### What is expected
Read the records below and copy each line that contains "file".

[Opening Data supplied section]

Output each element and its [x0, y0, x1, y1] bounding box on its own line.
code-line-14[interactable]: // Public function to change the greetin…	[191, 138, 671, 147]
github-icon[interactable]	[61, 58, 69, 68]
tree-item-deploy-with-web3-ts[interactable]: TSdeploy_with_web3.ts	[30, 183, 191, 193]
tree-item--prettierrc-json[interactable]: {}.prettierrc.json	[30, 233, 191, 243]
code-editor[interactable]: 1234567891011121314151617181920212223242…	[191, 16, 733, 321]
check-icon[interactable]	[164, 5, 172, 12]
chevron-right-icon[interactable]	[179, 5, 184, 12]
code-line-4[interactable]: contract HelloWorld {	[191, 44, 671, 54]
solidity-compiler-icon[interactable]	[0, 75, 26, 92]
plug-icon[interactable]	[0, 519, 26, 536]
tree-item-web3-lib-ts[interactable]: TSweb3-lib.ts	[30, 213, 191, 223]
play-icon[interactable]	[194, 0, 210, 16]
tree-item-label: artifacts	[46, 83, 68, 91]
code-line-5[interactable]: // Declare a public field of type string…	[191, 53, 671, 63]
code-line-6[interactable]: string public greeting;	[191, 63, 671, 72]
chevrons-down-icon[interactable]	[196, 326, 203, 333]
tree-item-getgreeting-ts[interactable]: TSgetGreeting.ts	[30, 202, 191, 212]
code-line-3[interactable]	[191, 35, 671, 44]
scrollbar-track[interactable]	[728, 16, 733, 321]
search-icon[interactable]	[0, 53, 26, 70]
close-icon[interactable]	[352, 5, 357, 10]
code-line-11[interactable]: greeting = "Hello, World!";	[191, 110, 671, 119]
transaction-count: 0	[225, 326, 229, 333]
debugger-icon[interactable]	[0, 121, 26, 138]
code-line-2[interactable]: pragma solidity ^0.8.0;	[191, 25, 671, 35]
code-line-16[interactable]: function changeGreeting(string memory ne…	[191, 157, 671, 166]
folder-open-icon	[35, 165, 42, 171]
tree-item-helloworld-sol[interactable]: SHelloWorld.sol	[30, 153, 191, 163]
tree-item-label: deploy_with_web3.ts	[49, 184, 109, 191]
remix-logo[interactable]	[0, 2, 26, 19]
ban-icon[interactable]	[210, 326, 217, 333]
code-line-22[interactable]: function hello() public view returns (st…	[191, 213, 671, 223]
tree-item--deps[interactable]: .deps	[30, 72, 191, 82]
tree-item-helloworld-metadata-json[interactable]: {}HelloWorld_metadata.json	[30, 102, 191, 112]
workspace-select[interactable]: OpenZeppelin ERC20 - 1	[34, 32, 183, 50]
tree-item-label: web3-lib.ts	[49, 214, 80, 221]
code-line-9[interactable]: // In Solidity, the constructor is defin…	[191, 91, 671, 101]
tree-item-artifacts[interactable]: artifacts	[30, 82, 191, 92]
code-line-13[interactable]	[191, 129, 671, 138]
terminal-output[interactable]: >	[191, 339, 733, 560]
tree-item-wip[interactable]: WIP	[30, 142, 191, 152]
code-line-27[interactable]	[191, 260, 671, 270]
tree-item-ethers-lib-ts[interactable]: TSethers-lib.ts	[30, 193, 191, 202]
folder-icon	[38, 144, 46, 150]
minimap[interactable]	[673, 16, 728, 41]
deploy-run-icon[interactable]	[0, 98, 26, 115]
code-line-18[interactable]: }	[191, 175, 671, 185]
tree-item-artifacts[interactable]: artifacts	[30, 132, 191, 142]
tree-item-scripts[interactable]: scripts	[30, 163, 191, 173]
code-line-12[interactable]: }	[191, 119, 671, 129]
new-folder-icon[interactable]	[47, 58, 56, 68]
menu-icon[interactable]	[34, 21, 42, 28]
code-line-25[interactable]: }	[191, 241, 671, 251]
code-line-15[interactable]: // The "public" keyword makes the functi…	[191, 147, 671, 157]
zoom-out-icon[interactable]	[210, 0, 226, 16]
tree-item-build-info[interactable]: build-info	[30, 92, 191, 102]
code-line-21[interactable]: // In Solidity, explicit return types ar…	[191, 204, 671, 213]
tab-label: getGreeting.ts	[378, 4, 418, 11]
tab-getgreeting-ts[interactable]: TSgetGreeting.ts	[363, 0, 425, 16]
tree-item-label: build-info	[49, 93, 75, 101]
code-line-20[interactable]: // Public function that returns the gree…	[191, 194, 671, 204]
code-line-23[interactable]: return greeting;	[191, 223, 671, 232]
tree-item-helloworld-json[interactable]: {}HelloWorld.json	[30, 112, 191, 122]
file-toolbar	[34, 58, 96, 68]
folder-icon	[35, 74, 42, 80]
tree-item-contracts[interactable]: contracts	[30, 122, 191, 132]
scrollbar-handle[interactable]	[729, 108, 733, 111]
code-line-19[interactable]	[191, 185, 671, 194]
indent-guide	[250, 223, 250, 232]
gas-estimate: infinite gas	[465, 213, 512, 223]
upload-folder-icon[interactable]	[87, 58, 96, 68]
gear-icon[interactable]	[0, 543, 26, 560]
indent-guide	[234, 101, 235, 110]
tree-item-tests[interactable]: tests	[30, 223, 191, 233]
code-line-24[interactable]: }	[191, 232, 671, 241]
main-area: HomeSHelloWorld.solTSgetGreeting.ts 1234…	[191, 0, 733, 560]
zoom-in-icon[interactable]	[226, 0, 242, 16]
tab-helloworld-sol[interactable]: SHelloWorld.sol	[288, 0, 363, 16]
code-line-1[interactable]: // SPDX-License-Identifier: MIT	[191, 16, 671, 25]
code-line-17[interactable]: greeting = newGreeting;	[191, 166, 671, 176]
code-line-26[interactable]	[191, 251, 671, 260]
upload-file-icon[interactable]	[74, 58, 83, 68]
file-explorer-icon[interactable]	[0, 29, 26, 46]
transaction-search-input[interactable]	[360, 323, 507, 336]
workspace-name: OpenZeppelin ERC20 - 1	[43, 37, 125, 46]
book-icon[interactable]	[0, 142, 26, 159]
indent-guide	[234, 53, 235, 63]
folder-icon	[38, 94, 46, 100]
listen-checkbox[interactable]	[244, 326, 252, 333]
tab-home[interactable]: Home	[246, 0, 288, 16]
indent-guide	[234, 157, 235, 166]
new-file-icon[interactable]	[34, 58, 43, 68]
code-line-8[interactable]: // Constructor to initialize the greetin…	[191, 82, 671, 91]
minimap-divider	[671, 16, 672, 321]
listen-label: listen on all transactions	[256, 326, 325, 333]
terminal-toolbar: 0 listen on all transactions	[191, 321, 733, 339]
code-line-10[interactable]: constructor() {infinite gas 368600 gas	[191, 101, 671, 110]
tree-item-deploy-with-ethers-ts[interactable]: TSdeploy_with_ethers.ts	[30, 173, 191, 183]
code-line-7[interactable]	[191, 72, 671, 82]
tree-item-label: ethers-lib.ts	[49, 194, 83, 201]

[Closing Data supplied section]

### Written answer
file-toolbar	[34, 58, 96, 68]
upload-file-icon[interactable]	[74, 58, 83, 68]
file-explorer-icon[interactable]	[0, 29, 26, 46]
new-file-icon[interactable]	[34, 58, 43, 68]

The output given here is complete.